Stored data entries
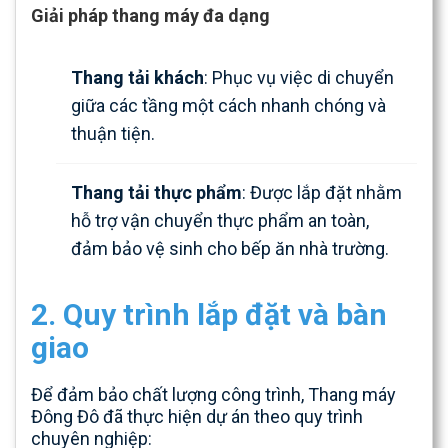
Giải pháp thang máy đa dạng
Thang tải khách
: Phục vụ việc di chuyển
giữa các tầng một cách nhanh chóng và
thuận tiện.
Thang tải thực phẩm
: Được lắp đặt nhằm
hỗ trợ vận chuyển thực phẩm an toàn,
đảm bảo vệ sinh cho bếp ăn nhà trường.
2. Quy trình lắp đặt và bàn
giao
Để đảm bảo chất lượng công trình, Thang máy
Đông Đô đã thực hiện dự án theo quy trình
chuyên nghiệp:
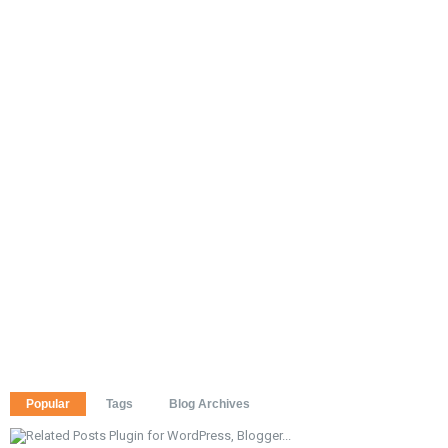
Popular
Tags
Blog Archives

> _What this task involves_:
The expected output is every entry above, character for character, with no pictures.

> _Response area_:
Giải pháp thang máy đa dạng
Thang tải khách
: Phục vụ việc di chuyển
giữa các tầng một cách nhanh chóng và
thuận tiện.
Thang tải thực phẩm
: Được lắp đặt nhằm
hỗ trợ vận chuyển thực phẩm an toàn,
đảm bảo vệ sinh cho bếp ăn nhà trường.
2. Quy trình lắp đặt và bàn
giao
Để đảm bảo chất lượng công trình, Thang máy
Đông Đô đã thực hiện dự án theo quy trình
chuyên nghiệp:
Popular
Tags
Blog Archives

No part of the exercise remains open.